HBO’s The Staircase Is a Slow, Tired Retread of a Terrible True Crime
Photo Courtesy of HBO
Why, in 2022, is the story of Michael Peterson supposed to be interesting?
If you’re unfamiliar, Peterson was a writer who may or may not have murdered his wife Kathleen in Durham, NC in 2001 by bludgeoning her with some object, possibly strangling her, and throwing her down the stairs after she died. He was convicted at trial and served eight years in prison before a judge granted him a new trial, and in 2017 he took an Alford plea and no longer faced any threat of serving further jail time.
There are a few ways to answer the question of why it might still be interesting now. First, you might say the crime itself is fascinating/titillating/whatever. Second, you could point to his fame. Third, the possibility that he murdered his wife because she discovered his bisexuality. Fourth, and I think most likely, is the existence of the Peabody Award-winning 2004 documentary The Staircase, which had intimate access to Peterson and the trial proceedings, and was an influential work when it was released.
As to the first three points, while they may have been vaguely true at the time, they’re a tough sell now. The crime itself is not novel; unfortunately, spousal killings are distressingly common, they happen by the thousands each year, and that alone isn’t enough to distinguish the Peterson case as exceptional more than 20 years later. Fame is a misdirection; Peterson wasn’t very famous even after 2001. I lived in Durham, NC at that time, and though I was a self-absorbed college student, I do think it’s notable that I don’t have a single memory of hearing Michael Peterson’s name between 2001 and 2003. As a writer, he wasn’t anything close to a household name, and the truly “famous” part of his life came after the release of The Staircase. Finally, the sexuality angle: Peterson was having affairs with other men, and Kathleen may have found out, and this may have led to a murder, but none of this is conclusive; and frankly, while it may have raised eyebrows in 2001, mores have changed even in the 20 years since, and it’s no longer a dynamic that will shock and compel a modern audience, if it ever was.

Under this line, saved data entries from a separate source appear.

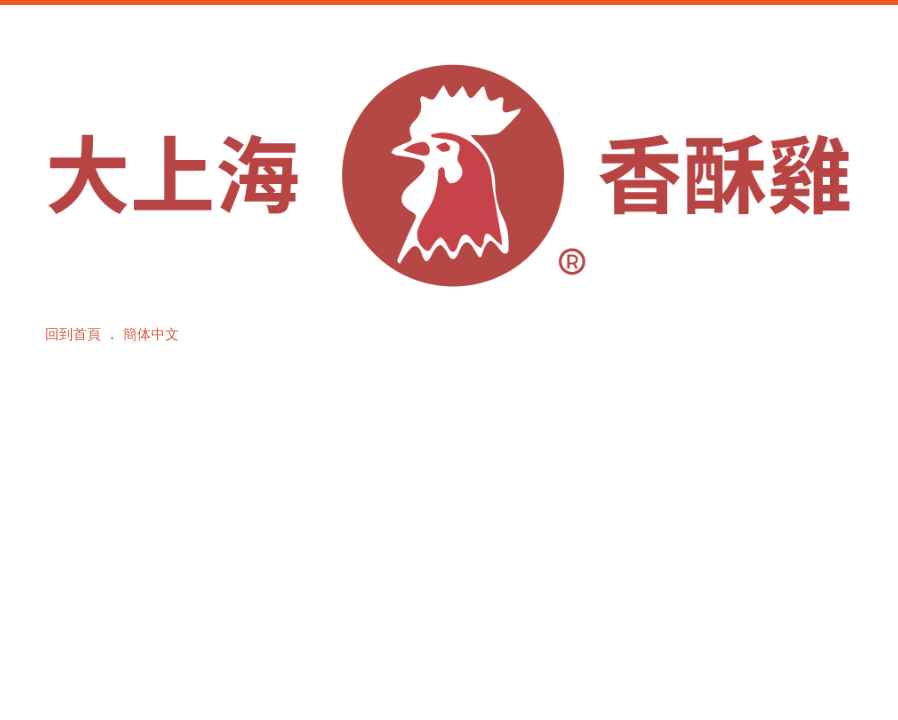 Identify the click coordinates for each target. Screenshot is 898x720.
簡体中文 (151, 334)
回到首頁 (73, 334) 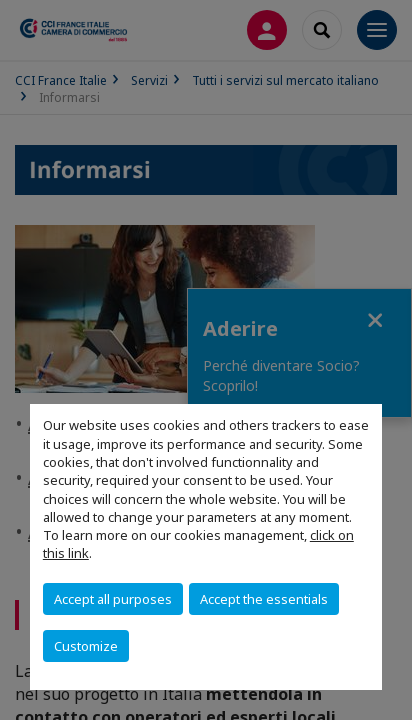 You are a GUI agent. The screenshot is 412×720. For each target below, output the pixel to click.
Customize (86, 646)
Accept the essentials (264, 599)
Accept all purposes (113, 599) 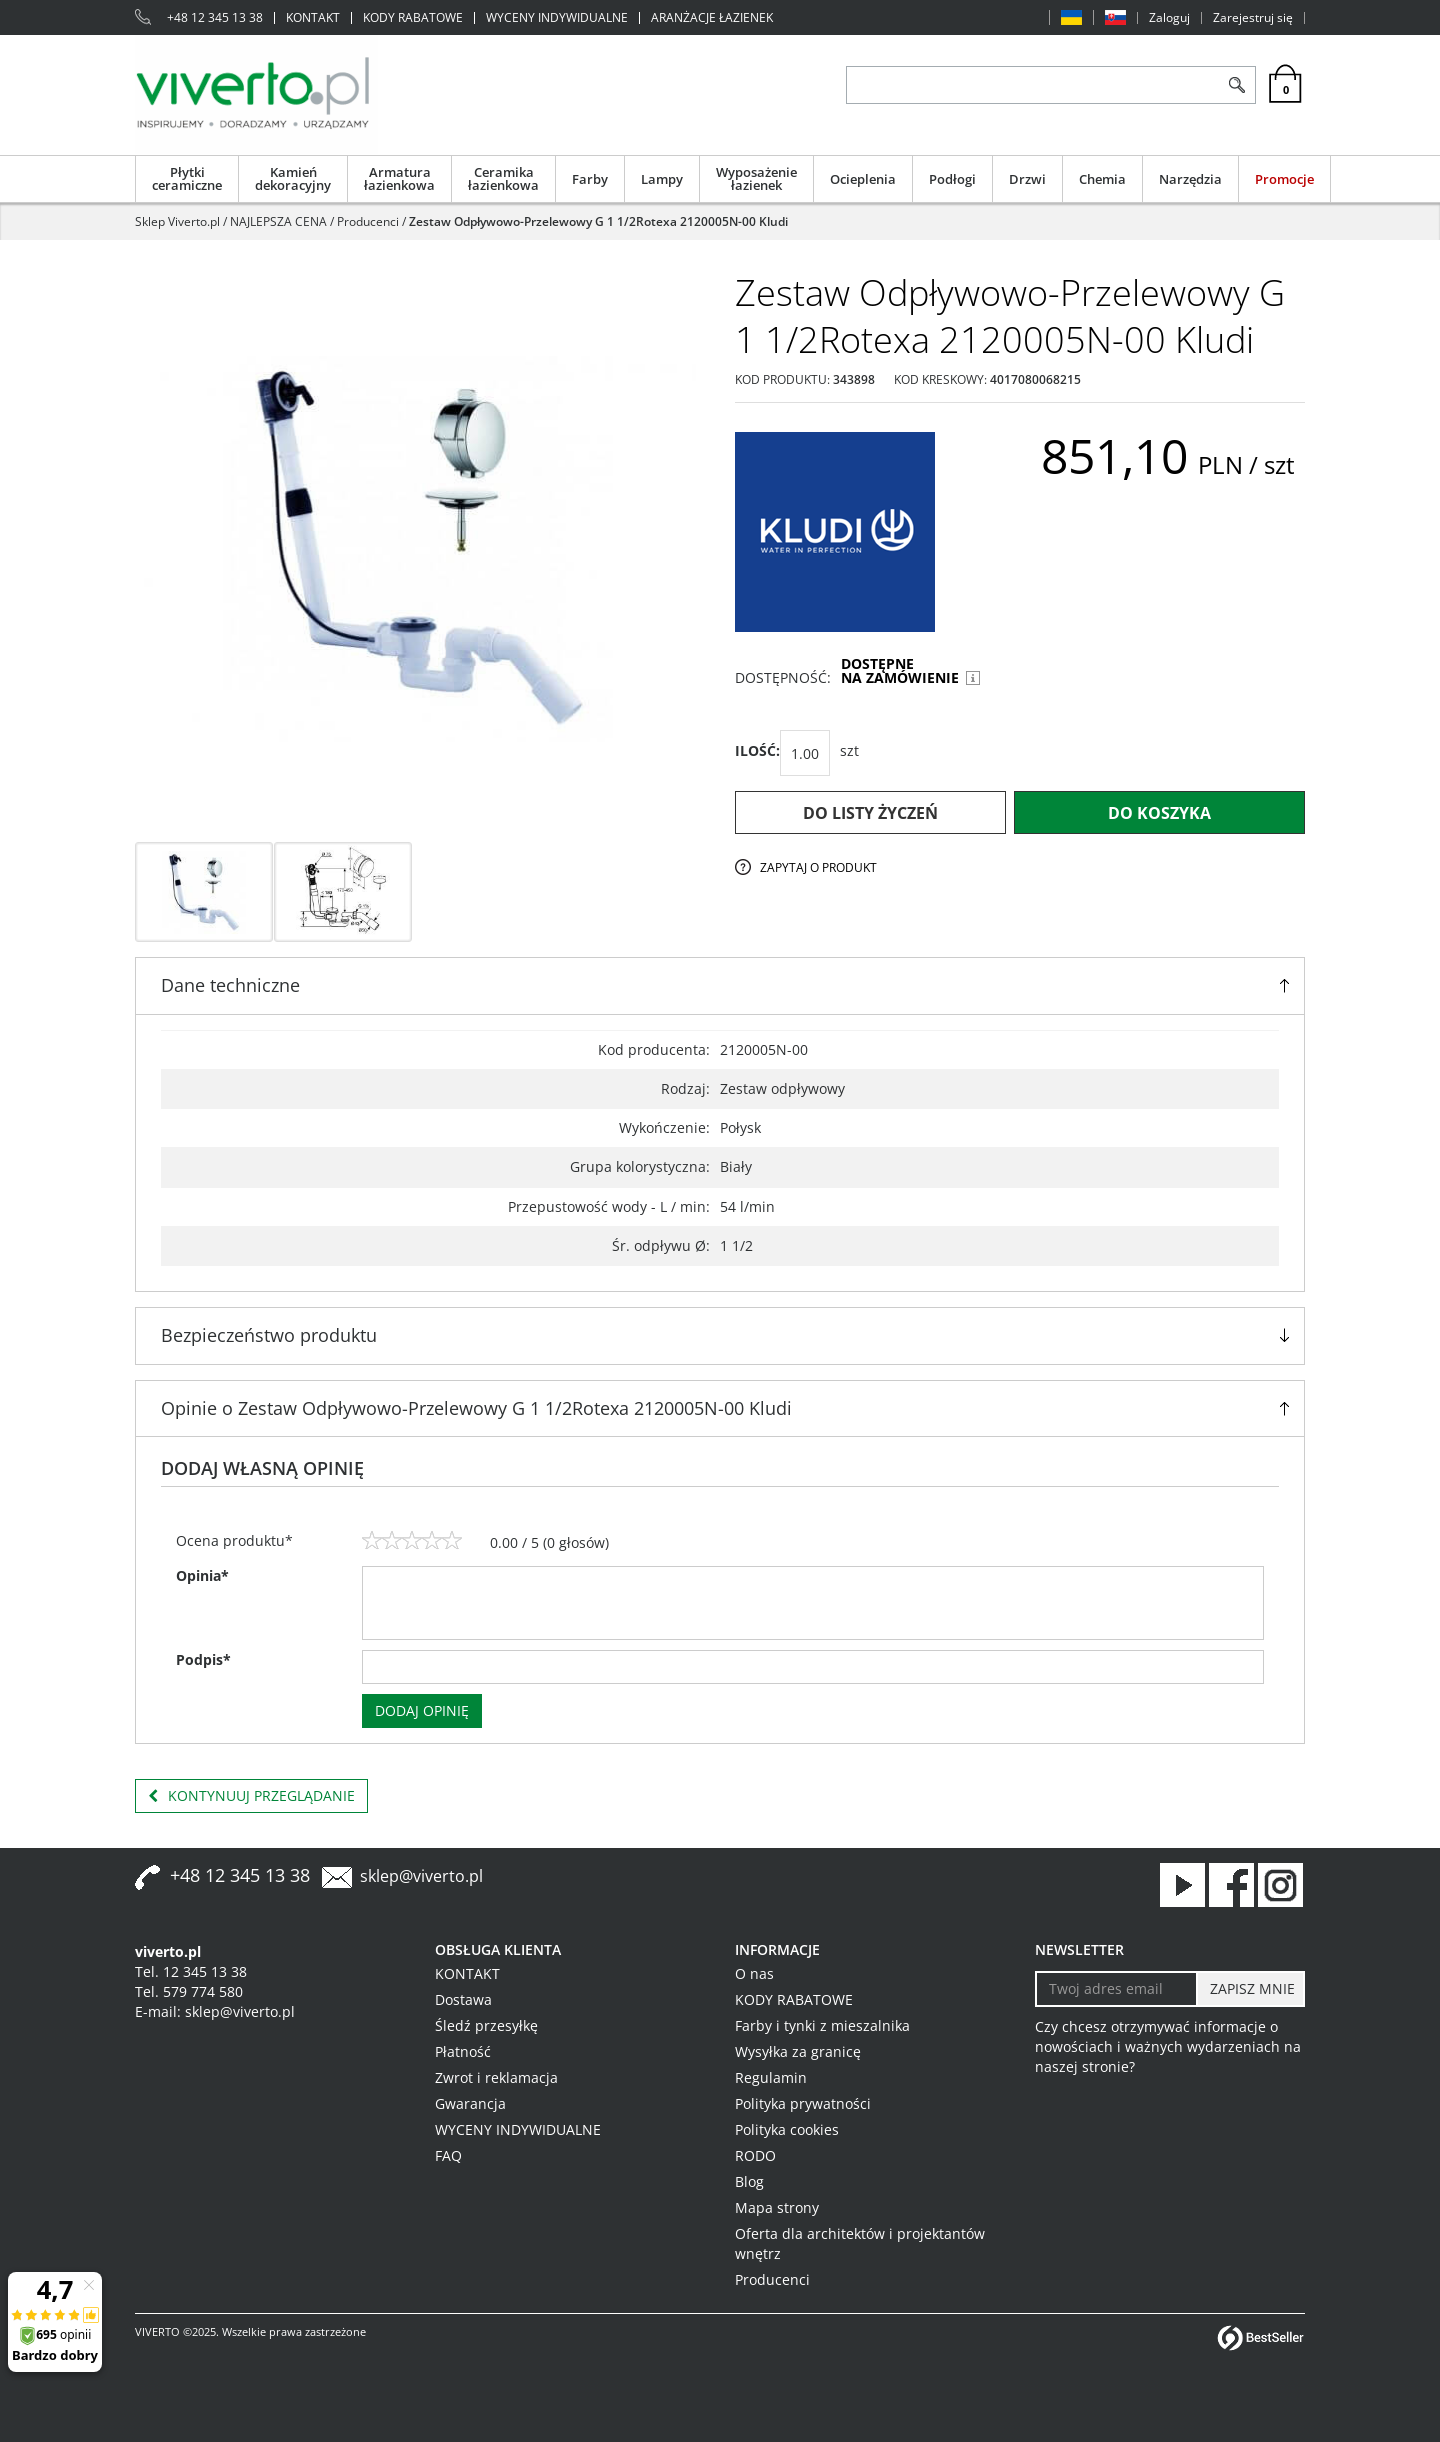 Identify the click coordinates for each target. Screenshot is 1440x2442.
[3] (412, 1541)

Which brings us back to the documentary. The reason it worked had a lot to do with access, a lot to do with the talent of filmmaker Jean-Xavier de Lestrade, and even more to do with the fact that these were real people going through a real situation. Antonio Campos and Maggie Cohn’s task with dramatizing this event for HBO’s The Staircase (starring Colin Firth as Peterson and Toni Collette as Kathleen) was to recapture this immediacy after two decades and with a layer of fiction standing between the crime and the televised product.
Are there examples where that feat was pulled off successfully? In fact, yes, and we don’t have to look far. In The People vs. O.J Simpson, FX absolutely nailed it, but they had certain factors in their favor. For one thing, O.J. Simpson was legitimately famous, and they could trade on the fact that the murder of Nicole Brown Simpson really did captivate America. For another, strange as this is to say, they combined the urgent storytelling with a sense of humor which captured the absurdity of the entire spectacle, and what it said about the new celebrity-saturated era that it helped usher in. You couldn’t look away.